Task objective
Please reproduce the data in full, exactly as it stands.

Dataset extract
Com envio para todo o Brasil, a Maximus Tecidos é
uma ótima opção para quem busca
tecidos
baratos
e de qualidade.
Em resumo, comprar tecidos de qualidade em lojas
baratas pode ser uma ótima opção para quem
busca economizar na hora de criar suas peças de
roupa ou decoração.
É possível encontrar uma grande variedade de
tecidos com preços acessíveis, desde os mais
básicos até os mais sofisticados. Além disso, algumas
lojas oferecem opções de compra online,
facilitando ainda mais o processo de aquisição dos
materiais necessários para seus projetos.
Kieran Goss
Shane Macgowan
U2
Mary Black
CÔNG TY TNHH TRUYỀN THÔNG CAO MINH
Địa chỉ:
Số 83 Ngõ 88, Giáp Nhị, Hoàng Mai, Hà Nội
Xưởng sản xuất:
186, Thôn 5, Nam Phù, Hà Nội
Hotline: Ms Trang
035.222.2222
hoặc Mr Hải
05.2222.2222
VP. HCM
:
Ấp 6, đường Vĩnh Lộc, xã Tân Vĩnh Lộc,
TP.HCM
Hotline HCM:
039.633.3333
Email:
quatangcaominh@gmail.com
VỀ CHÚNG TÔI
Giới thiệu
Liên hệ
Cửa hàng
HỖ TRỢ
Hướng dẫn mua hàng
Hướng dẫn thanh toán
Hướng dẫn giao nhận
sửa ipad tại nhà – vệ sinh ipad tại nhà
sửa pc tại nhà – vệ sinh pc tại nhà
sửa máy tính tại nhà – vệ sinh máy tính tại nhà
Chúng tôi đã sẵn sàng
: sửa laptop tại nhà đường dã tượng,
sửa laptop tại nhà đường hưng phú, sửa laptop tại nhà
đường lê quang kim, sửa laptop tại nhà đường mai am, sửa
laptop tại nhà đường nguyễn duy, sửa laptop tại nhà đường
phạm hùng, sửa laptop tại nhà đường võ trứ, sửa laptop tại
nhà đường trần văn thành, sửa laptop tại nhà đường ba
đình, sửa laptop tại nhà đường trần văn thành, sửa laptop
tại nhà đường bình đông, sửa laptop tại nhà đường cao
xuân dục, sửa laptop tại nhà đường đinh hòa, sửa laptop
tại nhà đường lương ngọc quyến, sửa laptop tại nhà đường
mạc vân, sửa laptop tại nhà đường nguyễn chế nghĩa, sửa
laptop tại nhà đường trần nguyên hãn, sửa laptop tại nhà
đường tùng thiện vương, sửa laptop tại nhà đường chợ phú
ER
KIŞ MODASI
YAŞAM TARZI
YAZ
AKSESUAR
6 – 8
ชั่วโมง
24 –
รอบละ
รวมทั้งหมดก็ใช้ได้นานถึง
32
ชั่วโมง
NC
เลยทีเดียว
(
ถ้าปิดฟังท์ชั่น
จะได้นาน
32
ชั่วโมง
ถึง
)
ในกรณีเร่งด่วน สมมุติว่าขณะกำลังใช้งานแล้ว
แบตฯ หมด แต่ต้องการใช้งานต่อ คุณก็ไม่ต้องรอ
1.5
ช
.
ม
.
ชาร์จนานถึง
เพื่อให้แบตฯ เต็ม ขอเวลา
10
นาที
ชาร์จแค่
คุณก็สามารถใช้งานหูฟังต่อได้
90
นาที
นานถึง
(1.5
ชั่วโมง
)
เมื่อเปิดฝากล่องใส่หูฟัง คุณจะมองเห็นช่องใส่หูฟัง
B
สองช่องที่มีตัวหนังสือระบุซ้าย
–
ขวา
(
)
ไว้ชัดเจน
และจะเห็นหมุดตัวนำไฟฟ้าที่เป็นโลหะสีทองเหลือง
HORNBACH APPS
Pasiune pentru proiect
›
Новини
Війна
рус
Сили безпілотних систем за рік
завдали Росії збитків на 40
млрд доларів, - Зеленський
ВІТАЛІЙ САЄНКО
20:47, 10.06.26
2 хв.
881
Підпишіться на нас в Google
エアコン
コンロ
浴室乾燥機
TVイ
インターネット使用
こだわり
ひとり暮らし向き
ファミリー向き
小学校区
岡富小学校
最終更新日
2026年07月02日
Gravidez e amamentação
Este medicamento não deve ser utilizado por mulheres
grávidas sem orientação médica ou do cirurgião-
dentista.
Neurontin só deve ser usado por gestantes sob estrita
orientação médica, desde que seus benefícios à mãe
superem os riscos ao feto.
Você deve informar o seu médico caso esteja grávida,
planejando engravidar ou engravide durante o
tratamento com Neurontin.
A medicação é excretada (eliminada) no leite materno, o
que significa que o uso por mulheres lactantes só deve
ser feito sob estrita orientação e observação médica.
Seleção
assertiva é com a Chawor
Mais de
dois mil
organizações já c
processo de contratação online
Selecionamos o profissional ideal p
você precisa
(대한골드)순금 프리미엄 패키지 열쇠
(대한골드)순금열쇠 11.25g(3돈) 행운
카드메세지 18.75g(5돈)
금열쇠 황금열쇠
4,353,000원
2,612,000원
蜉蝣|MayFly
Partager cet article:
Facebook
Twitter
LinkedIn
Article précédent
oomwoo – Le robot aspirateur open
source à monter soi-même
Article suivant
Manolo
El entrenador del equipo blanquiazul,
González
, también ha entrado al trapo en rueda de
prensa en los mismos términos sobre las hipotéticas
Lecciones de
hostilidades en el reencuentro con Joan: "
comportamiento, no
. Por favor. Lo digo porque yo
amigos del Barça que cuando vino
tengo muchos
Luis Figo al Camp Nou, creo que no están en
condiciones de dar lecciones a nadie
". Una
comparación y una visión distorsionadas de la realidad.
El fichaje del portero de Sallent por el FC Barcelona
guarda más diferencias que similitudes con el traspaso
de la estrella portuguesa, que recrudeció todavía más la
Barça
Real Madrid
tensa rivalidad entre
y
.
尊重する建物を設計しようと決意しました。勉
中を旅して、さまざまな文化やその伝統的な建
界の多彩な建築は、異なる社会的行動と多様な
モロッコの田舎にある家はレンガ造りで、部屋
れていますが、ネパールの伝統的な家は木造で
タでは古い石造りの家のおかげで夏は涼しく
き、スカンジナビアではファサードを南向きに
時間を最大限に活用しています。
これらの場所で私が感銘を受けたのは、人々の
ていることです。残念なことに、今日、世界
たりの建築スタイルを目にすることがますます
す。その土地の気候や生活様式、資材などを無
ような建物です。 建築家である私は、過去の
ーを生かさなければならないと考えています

Reply to the task
Com envio para todo o Brasil, a Maximus Tecidos é
uma ótima opção para quem busca
tecidos
baratos
e de qualidade.
Em resumo, comprar tecidos de qualidade em lojas
baratas pode ser uma ótima opção para quem
busca economizar na hora de criar suas peças de
roupa ou decoração.
É possível encontrar uma grande variedade de
tecidos com preços acessíveis, desde os mais
básicos até os mais sofisticados. Além disso, algumas
lojas oferecem opções de compra online,
facilitando ainda mais o processo de aquisição dos
materiais necessários para seus projetos.
Kieran Goss
Shane Macgowan
U2
Mary Black
CÔNG TY TNHH TRUYỀN THÔNG CAO MINH
Địa chỉ:
Số 83 Ngõ 88, Giáp Nhị, Hoàng Mai, Hà Nội
Xưởng sản xuất:
186, Thôn 5, Nam Phù, Hà Nội
Hotline: Ms Trang
035.222.2222
hoặc Mr Hải
05.2222.2222
VP. HCM
:
Ấp 6, đường Vĩnh Lộc, xã Tân Vĩnh Lộc,
TP.HCM
Hotline HCM:
039.633.3333
Email:
quatangcaominh@gmail.com
VỀ CHÚNG TÔI
Giới thiệu
Liên hệ
Cửa hàng
HỖ TRỢ
Hướng dẫn mua hàng
Hướng dẫn thanh toán
Hướng dẫn giao nhận
sửa ipad tại nhà – vệ sinh ipad tại nhà
sửa pc tại nhà – vệ sinh pc tại nhà
sửa máy tính tại nhà – vệ sinh máy tính tại nhà
Chúng tôi đã sẵn sàng
: sửa laptop tại nhà đường dã tượng,
sửa laptop tại nhà đường hưng phú, sửa laptop tại nhà
đường lê quang kim, sửa laptop tại nhà đường mai am, sửa
laptop tại nhà đường nguyễn duy, sửa laptop tại nhà đường
phạm hùng, sửa laptop tại nhà đường võ trứ, sửa laptop tại
nhà đường trần văn thành, sửa laptop tại nhà đường ba
đình, sửa laptop tại nhà đường trần văn thành, sửa laptop
tại nhà đường bình đông, sửa laptop tại nhà đường cao
xuân dục, sửa laptop tại nhà đường đinh hòa, sửa laptop
tại nhà đường lương ngọc quyến, sửa laptop tại nhà đường
mạc vân, sửa laptop tại nhà đường nguyễn chế nghĩa, sửa
laptop tại nhà đường trần nguyên hãn, sửa laptop tại nhà
đường tùng thiện vương, sửa laptop tại nhà đường chợ phú
ER
KIŞ MODASI
YAŞAM TARZI
YAZ
AKSESUAR
6 – 8
ชั่วโมง
24 –
รอบละ
รวมทั้งหมดก็ใช้ได้นานถึง
32
ชั่วโมง
NC
เลยทีเดียว
(
ถ้าปิดฟังท์ชั่น
จะได้นาน
32
ชั่วโมง
ถึง
)
ในกรณีเร่งด่วน สมมุติว่าขณะกำลังใช้งานแล้ว
แบตฯ หมด แต่ต้องการใช้งานต่อ คุณก็ไม่ต้องรอ
1.5
ช
.
ม
.
ชาร์จนานถึง
เพื่อให้แบตฯ เต็ม ขอเวลา
10
นาที
ชาร์จแค่
คุณก็สามารถใช้งานหูฟังต่อได้
90
นาที
นานถึง
(1.5
ชั่วโมง
)
เมื่อเปิดฝากล่องใส่หูฟัง คุณจะมองเห็นช่องใส่หูฟัง
B
สองช่องที่มีตัวหนังสือระบุซ้าย
–
ขวา
(
)
ไว้ชัดเจน
และจะเห็นหมุดตัวนำไฟฟ้าที่เป็นโลหะสีทองเหลือง
HORNBACH APPS
Pasiune pentru proiect
›
Новини
Війна
рус
Сили безпілотних систем за рік
завдали Росії збитків на 40
млрд доларів, - Зеленський
ВІТАЛІЙ САЄНКО
20:47, 10.06.26
2 хв.
881
Підпишіться на нас в Google
エアコン
コンロ
浴室乾燥機
TVイ
インターネット使用
こだわり
ひとり暮らし向き
ファミリー向き
小学校区
岡富小学校
最終更新日
2026年07月02日
Gravidez e amamentação
Este medicamento não deve ser utilizado por mulheres
grávidas sem orientação médica ou do cirurgião-
dentista.
Neurontin só deve ser usado por gestantes sob estrita
orientação médica, desde que seus benefícios à mãe
superem os riscos ao feto.
Você deve informar o seu médico caso esteja grávida,
planejando engravidar ou engravide durante o
tratamento com Neurontin.
A medicação é excretada (eliminada) no leite materno, o
que significa que o uso por mulheres lactantes só deve
ser feito sob estrita orientação e observação médica.
Seleção
assertiva é com a Chawor
Mais de
dois mil
organizações já c
processo de contratação online
Selecionamos o profissional ideal p
você precisa
(대한골드)순금 프리미엄 패키지 열쇠
(대한골드)순금열쇠 11.25g(3돈) 행운
카드메세지 18.75g(5돈)
금열쇠 황금열쇠
4,353,000원
2,612,000원
蜉蝣|MayFly
Partager cet article:
Facebook
Twitter
LinkedIn
Article précédent
oomwoo – Le robot aspirateur open
source à monter soi-même
Article suivant
Manolo
El entrenador del equipo blanquiazul,
González
, también ha entrado al trapo en rueda de
prensa en los mismos términos sobre las hipotéticas
Lecciones de
hostilidades en el reencuentro con Joan: "
comportamiento, no
. Por favor. Lo digo porque yo
amigos del Barça que cuando vino
tengo muchos
Luis Figo al Camp Nou, creo que no están en
condiciones de dar lecciones a nadie
". Una
comparación y una visión distorsionadas de la realidad.
El fichaje del portero de Sallent por el FC Barcelona
guarda más diferencias que similitudes con el traspaso
de la estrella portuguesa, que recrudeció todavía más la
Barça
Real Madrid
tensa rivalidad entre
y
.
尊重する建物を設計しようと決意しました。勉
中を旅して、さまざまな文化やその伝統的な建
界の多彩な建築は、異なる社会的行動と多様な
モロッコの田舎にある家はレンガ造りで、部屋
れていますが、ネパールの伝統的な家は木造で
タでは古い石造りの家のおかげで夏は涼しく
き、スカンジナビアではファサードを南向きに
時間を最大限に活用しています。
これらの場所で私が感銘を受けたのは、人々の
ていることです。残念なことに、今日、世界
たりの建築スタイルを目にすることがますます
す。その土地の気候や生活様式、資材などを無
ような建物です。 建築家である私は、過去の
ーを生かさなければならないと考えています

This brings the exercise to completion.